Transcribed page contents
....
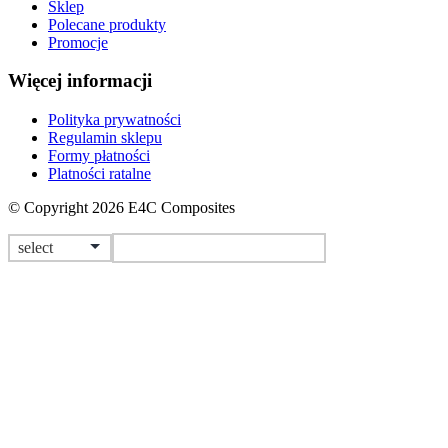
Sklep
Polecane produkty
Promocje
Więcej informacji
Polityka prywatności
Regulamin sklepu
Formy płatności
Platności ratalne
© Copyright 2026 E4C Composites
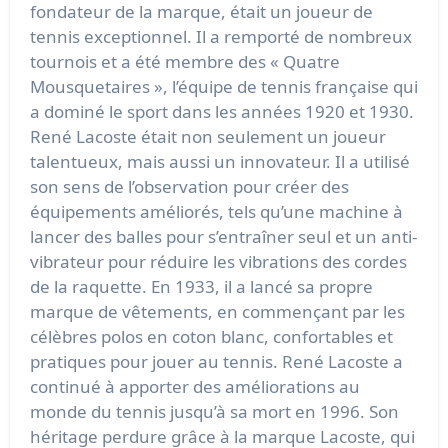
fondateur de la marque, était un joueur de
tennis exceptionnel. Il a remporté de nombreux
tournois et a été membre des « Quatre
Mousquetaires », l’équipe de tennis française qui
a dominé le sport dans les années 1920 et 1930.
René Lacoste était non seulement un joueur
talentueux, mais aussi un innovateur. Il a utilisé
son sens de l’observation pour créer des
équipements améliorés, tels qu’une machine à
lancer des balles pour s’entraîner seul et un anti-
vibrateur pour réduire les vibrations des cordes
de la raquette. En 1933, il a lancé sa propre
marque de vêtements, en commençant par les
célèbres polos en coton blanc, confortables et
pratiques pour jouer au tennis. René Lacoste a
continué à apporter des améliorations au
monde du tennis jusqu’à sa mort en 1996. Son
héritage perdure grâce à la marque Lacoste, qui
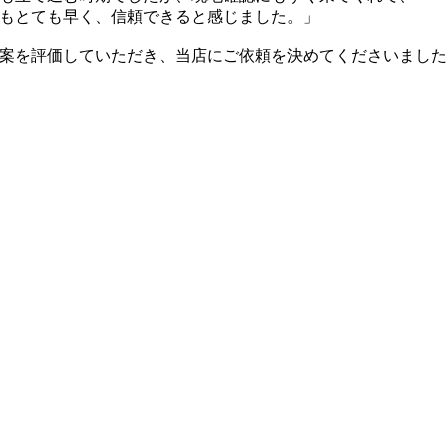
もとても早く、信頼できると感じました。」
案を評価していただき、当店にご依頼を決めてくださいました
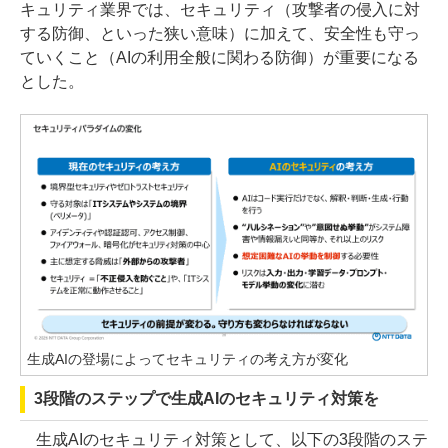
キュリティ業界では、セキュリティ（攻撃者の侵入に対
する防御、といった狭い意味）に加えて、安全性も守っ
ていくこと（AIの利用全般に関わる防御）が重要になる
とした。
生成AIの登場によってセキュリティの考え方が変化
3段階のステップで生成AIのセキュリティ対策を
生成AIのセキュリティ対策として、以下の3段階のステ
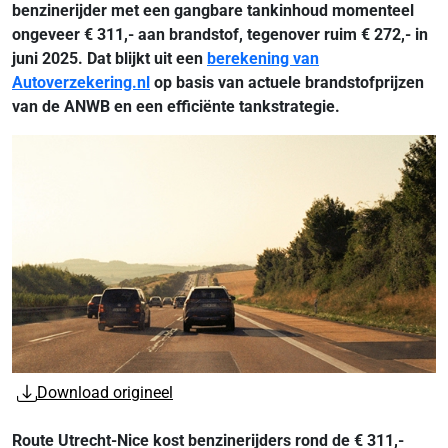
benzinerijder met een gangbare tankinhoud momenteel
ongeveer € 311,- aan brandstof, tegenover ruim € 272,- in
juni 2025. Dat blijkt uit een
berekening van
Autoverzekering.nl
op basis van actuele brandstofprijzen
van de ANWB en een efficiënte tankstrategie.
Download origineel
Route Utrecht-Nice kost benzinerijders rond de € 311,-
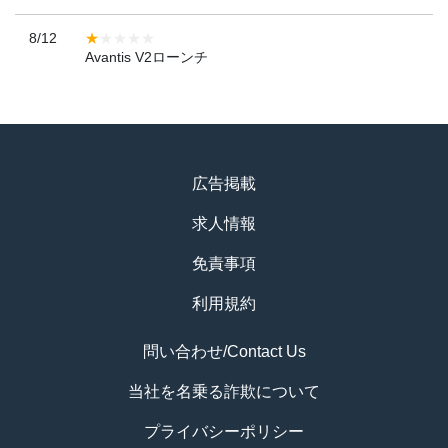
8/12
Avantis V2ローンチ
広告掲載
求人情報
免責事項
利用規約
問い合わせ/Contact Us
当社を名乗る詐欺について
プライバシーポリシー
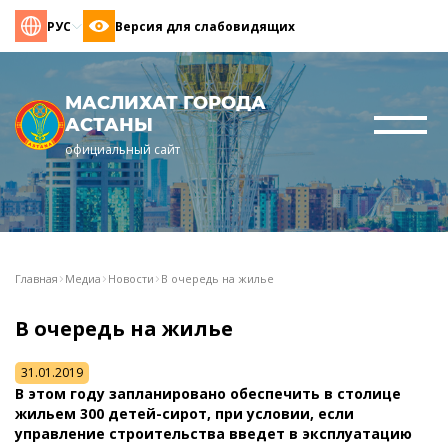
РУС
Версия для слабовидящих
МАСЛИХАТ ГОРОДА
АСТАНЫ
официальный сайт
Главная
Медиа
Новости
В очередь на жилье
В очередь на жилье
31.01.2019
В этом году запланировано обеспечить в столице
жильем 300 детей-сирот, при условии, если
управление строительства введет в эксплуатацию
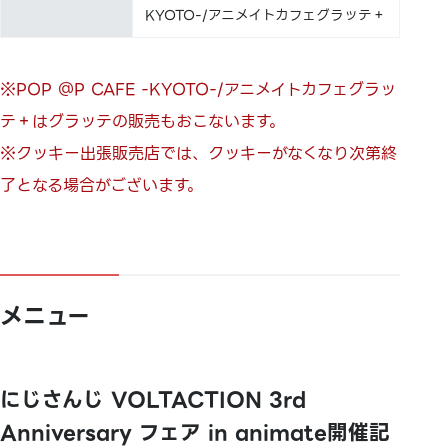
KYOTO-/アニメイトカフェグラッテ＋
※POP ＠P CAFE -KYOTO-/アニメイトカフェグラッ
テ＋はグラッテの販売もおこないます。
※クッキー出張販売店では、クッキーがなくなり次第終
了となる場合がございます。
メニュー
にじさんじ VOLTACTION 3rd
Anniversary フェア in animate開催記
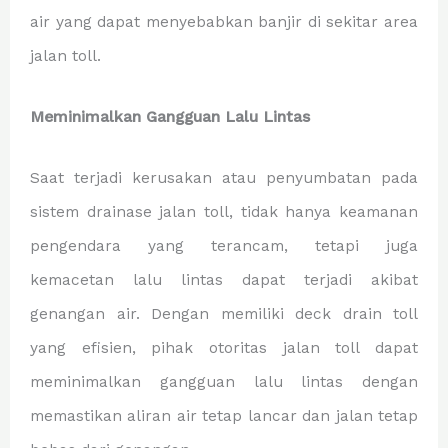
air yang dapat menyebabkan banjir di sekitar area
jalan toll.
Meminimalkan Gangguan Lalu Lintas
Saat terjadi kerusakan atau penyumbatan pada
sistem drainase jalan toll, tidak hanya keamanan
pengendara yang terancam, tetapi juga
kemacetan lalu lintas dapat terjadi akibat
genangan air. Dengan memiliki deck drain toll
yang efisien, pihak otoritas jalan toll dapat
meminimalkan gangguan lalu lintas dengan
memastikan aliran air tetap lancar dan jalan tetap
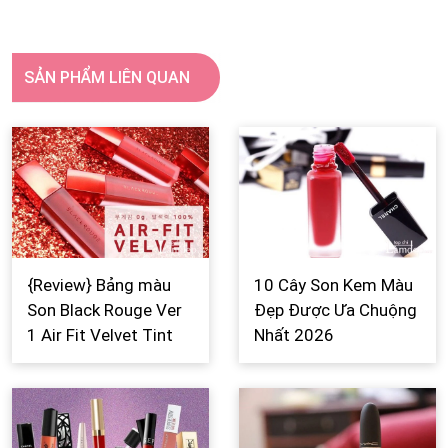
SẢN PHẨM LIÊN QUAN
{Review} Bảng màu
10 Cây Son Kem Màu
Son Black Rouge Ver
Đẹp Được Ưa Chuộng
1 Air Fit Velvet Tint
Nhất 2026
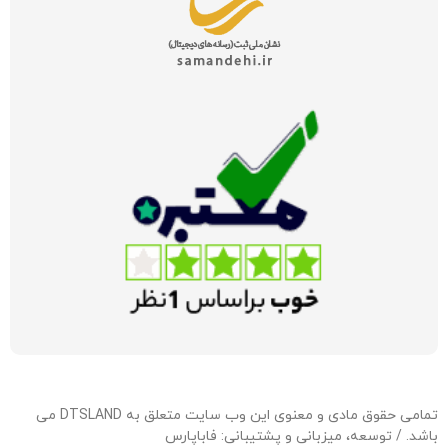
تمامی حقوق مادی و معنوی این وب سایت متعلق به DTSLAND می
باشد. / توسعه، میزبانی و پشتیبانی:
فاباپارس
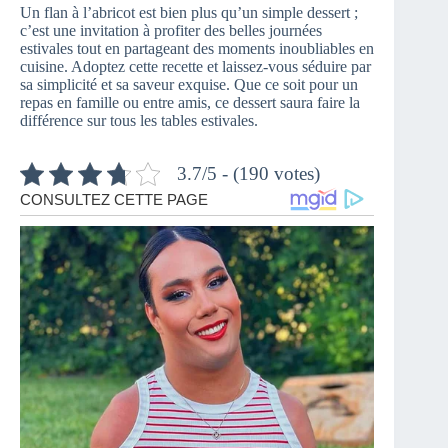
Un flan à l’abricot est bien plus qu’un simple dessert ;
c’est une invitation à profiter des belles journées
estivales tout en partageant des moments inoubliables en
cuisine. Adoptez cette recette et laissez-vous séduire par
sa simplicité et sa saveur exquise. Que ce soit pour un
repas en famille ou entre amis, ce dessert saura faire la
différence sur tous les tables estivales.
3.7/5 - (190 votes)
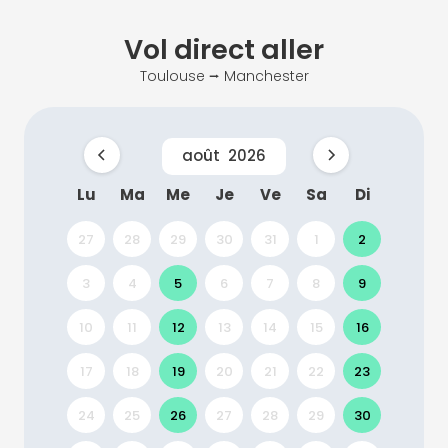
Vol direct
aller
Toulouse ⭢ Manchester
août
2026
Lu
Ma
Me
Je
Ve
Sa
Di
27
28
29
30
31
1
2
3
4
5
6
7
8
9
10
11
12
13
14
15
16
17
18
19
20
21
22
23
24
25
26
27
28
29
30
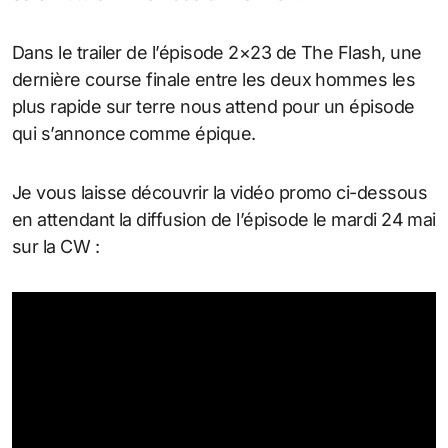
Dans le trailer de l’épisode 2×23 de The Flash, une
dernière course finale entre les deux hommes les
plus rapide sur terre nous attend pour un épisode
qui s’annonce comme épique.
Je vous laisse découvrir la vidéo promo ci-dessous
en attendant la diffusion de l’épisode le mardi 24 mai
sur la CW :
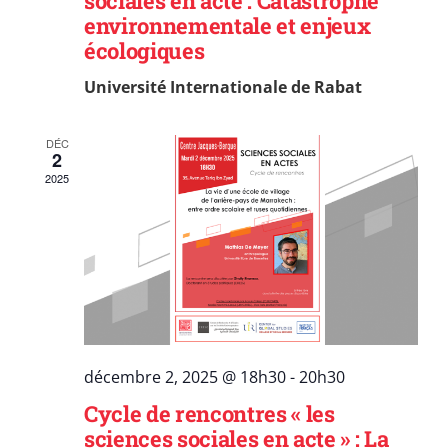
sociales en acte : Catastrophe
environnementale et enjeux
écologiques
Université Internationale de Rabat
DÉC
2
2025
décembre 2, 2025 @ 18h30
-
20h30
Cycle de rencontres « les
sciences sociales en acte » : La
....
▶ _Task requirements_: Return each line among the entries that holds the word "jalan".

▶ _Answer area_:
jalan toll.
sistem drainase jalan toll, tidak hanya keamanan
yang efisien, pihak otoritas jalan toll dapat
memastikan aliran air tetap lancar dan jalan tetap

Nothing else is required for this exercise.